La Chapelle Rhénane: inégales cantates

Pour le 43e concert de son projet de présentation en concert de l’intégrale des cantates de Johann Sebastian Bach, Arte Musica recevait La Chapelle Rhénane pour un unique concert en sol américain. Fondé en 2001 par le ténor et chef Benoît Haller, l’ensemble strasbourgeois réunissait hier sur scène quatre solistes, dont Haller, et huit instrumentistes dans un programme de quatre cantates. Suivant la règle que s’est imposée pour cette série, la directrice d’Arte Musica, Isolde Lagacé, au moins une des oeuvres — ici, Wohl dem, der sich auf seinen Gott, BWV 139 — correspondait au calendrier liturgique. Nonobstant quelques beaux moments, les Strasbourgeois ont offert de ces oeuvres des interprétations parfois fragiles.
Fait plutôt rare, La Chapelle Rhénane est dirigée par un chanteur-chef, qui alterne entre ces rôles, chantant dimanche trois airs. Manquant de tonus et d’aisance dans l’aigu, Benoît Haller peine à rendre le caractère assuré, presque victorieux, de l’air « Gott ist mein Freund » de la cantate BWV 139, qui évoque la confiance que procure, à travers les épreuves, la proximité avec Dieu.
Diriger tout en chantant pose un défi de taille, puisque pareille tâche nécessite, pour faire face au public, de faire dos aux musiciens.

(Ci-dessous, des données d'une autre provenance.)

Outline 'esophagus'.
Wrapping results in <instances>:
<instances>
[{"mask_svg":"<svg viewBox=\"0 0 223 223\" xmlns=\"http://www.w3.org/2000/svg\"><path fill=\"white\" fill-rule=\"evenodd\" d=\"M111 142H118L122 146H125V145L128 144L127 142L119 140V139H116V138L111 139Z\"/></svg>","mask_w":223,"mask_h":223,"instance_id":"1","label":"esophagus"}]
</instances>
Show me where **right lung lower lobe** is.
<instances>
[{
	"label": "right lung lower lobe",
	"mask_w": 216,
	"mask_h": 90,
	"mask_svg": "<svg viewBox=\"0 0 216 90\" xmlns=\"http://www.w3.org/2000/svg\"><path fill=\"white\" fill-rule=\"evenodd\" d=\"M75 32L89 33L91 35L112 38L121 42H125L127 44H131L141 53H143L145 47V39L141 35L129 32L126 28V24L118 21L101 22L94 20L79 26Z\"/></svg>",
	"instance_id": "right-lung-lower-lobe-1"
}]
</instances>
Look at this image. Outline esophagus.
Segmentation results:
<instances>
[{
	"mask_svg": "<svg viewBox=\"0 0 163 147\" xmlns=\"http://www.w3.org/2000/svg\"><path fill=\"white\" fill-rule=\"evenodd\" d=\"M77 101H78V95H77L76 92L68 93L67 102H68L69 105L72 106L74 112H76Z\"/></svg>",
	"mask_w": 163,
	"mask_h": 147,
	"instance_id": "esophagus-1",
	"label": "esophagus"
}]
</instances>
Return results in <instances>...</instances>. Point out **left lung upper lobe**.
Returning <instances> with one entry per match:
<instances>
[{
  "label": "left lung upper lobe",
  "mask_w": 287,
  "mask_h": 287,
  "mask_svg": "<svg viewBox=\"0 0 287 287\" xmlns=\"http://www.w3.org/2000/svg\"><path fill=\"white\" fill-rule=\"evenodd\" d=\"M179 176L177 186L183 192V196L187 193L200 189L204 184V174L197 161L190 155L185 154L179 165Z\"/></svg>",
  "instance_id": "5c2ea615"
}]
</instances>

Dans ces circonstances, on peut se questionner sur l’utilité des gestes d’Haller. L’orchestre a par ailleurs éprouvé des problèmes de cohésion, les attaques se révélant bien souvent hésitantes et les articulations faisant l’objet de dissensions, notamment dans l’air « Man halte nur ein wenig stille » de la cantate BWV 93.
Une question de choix
De ce manque de direction résulte un certain ennui qu’accentue une approche statique de l’orchestration, la contrebasse doublant presque systématiquement le violoncelle dans le continuo. Ce choix nuit à la différenciation des sections et des numéros, bien qu’il crée à l’occasion des effets frappants dans les récitatifs. Plus aisément audible que dans les grands ensembles, l’instrument y ajoute un coloris très expressif. De manière générale, les récitatifs auraient gagné à être abordés sur un ton moins éminemment lyrique, qui avait pour effet d’en affaiblir le caractère d’aparté et de confidence.

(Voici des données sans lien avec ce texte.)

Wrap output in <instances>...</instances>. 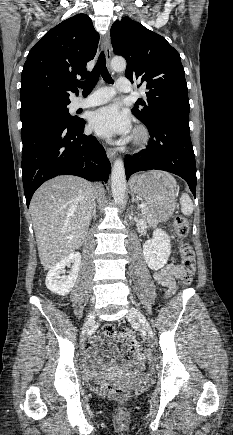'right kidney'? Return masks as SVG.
<instances>
[{"label": "right kidney", "mask_w": 233, "mask_h": 435, "mask_svg": "<svg viewBox=\"0 0 233 435\" xmlns=\"http://www.w3.org/2000/svg\"><path fill=\"white\" fill-rule=\"evenodd\" d=\"M72 264L68 276H60L66 266ZM81 264V254L73 252L57 264L48 272L45 280L46 287L54 294L65 296L75 285Z\"/></svg>", "instance_id": "1"}]
</instances>
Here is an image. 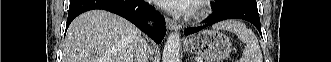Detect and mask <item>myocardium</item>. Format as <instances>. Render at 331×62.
Here are the masks:
<instances>
[{
	"label": "myocardium",
	"mask_w": 331,
	"mask_h": 62,
	"mask_svg": "<svg viewBox=\"0 0 331 62\" xmlns=\"http://www.w3.org/2000/svg\"><path fill=\"white\" fill-rule=\"evenodd\" d=\"M210 13V8L207 5V1H195L193 6L192 16L194 18H204Z\"/></svg>",
	"instance_id": "myocardium-1"
}]
</instances>
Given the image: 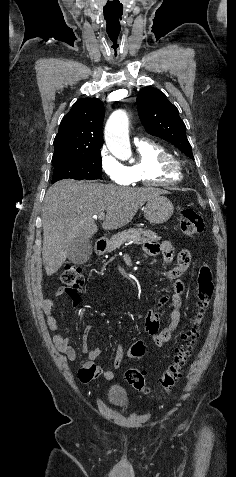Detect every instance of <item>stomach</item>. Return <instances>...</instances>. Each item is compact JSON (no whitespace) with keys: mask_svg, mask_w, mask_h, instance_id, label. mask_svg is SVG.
Wrapping results in <instances>:
<instances>
[{"mask_svg":"<svg viewBox=\"0 0 236 477\" xmlns=\"http://www.w3.org/2000/svg\"><path fill=\"white\" fill-rule=\"evenodd\" d=\"M145 218L153 224H161L169 220L174 212L172 202L165 196H157L147 201L143 207Z\"/></svg>","mask_w":236,"mask_h":477,"instance_id":"1","label":"stomach"}]
</instances>
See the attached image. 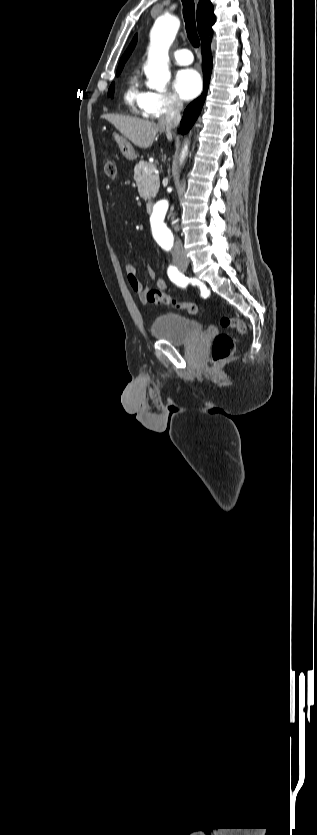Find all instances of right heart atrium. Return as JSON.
<instances>
[{
    "instance_id": "1",
    "label": "right heart atrium",
    "mask_w": 317,
    "mask_h": 835,
    "mask_svg": "<svg viewBox=\"0 0 317 835\" xmlns=\"http://www.w3.org/2000/svg\"><path fill=\"white\" fill-rule=\"evenodd\" d=\"M183 107L181 100L172 92L150 91L144 107V114L157 119L178 113Z\"/></svg>"
}]
</instances>
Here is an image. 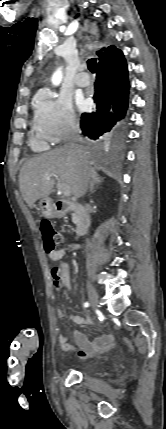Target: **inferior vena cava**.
Instances as JSON below:
<instances>
[{
    "label": "inferior vena cava",
    "instance_id": "obj_1",
    "mask_svg": "<svg viewBox=\"0 0 166 429\" xmlns=\"http://www.w3.org/2000/svg\"><path fill=\"white\" fill-rule=\"evenodd\" d=\"M79 142H81L79 124H78V122L73 121L70 125L68 132H67V135L65 138L64 148L75 153L76 156L79 157L80 159H83L85 152H84V148L79 144ZM91 179H93V178L90 174V170L88 167H86L85 168V176H84V180H83V186H82V193L83 194H85L87 192V188H88V185H89Z\"/></svg>",
    "mask_w": 166,
    "mask_h": 429
}]
</instances>
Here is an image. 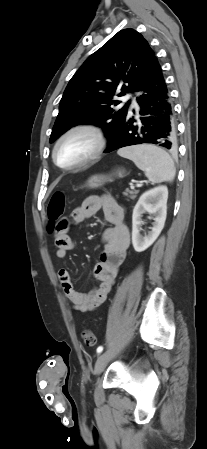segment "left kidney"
I'll use <instances>...</instances> for the list:
<instances>
[{
  "label": "left kidney",
  "instance_id": "5707ae66",
  "mask_svg": "<svg viewBox=\"0 0 207 449\" xmlns=\"http://www.w3.org/2000/svg\"><path fill=\"white\" fill-rule=\"evenodd\" d=\"M168 189L158 186L143 193L133 209L132 215V244L136 252H143L150 247L164 228L167 215ZM148 212L154 215L151 231L147 235H140L143 223L142 214Z\"/></svg>",
  "mask_w": 207,
  "mask_h": 449
}]
</instances>
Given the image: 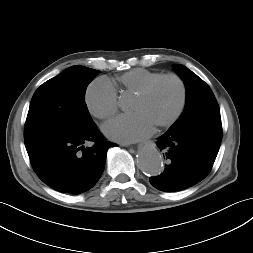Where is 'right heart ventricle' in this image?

S’imposant difficilement face aux instruments en première partie de concert, les chanteurs ont par la suite pris de l’assurance, jusqu’à offrir une performance tout à fait convaincante de la cantate Es wartet alles auf dich (BWV 187), avec un impressionnant choeur initial et une très belle offrande de la soprano Hasnaa Bennani dans l’air « Gott versorget alles Leben ».
En dépit de certaines faiblesses, le concert aura permis au public montréalais de découvrir le travail de musiciens très actifs en Europe, et des oeuvres de grand intérêt. Pour ces raisons, on ne peut que célébrer l’initiative d’Arte Musica de les inviter.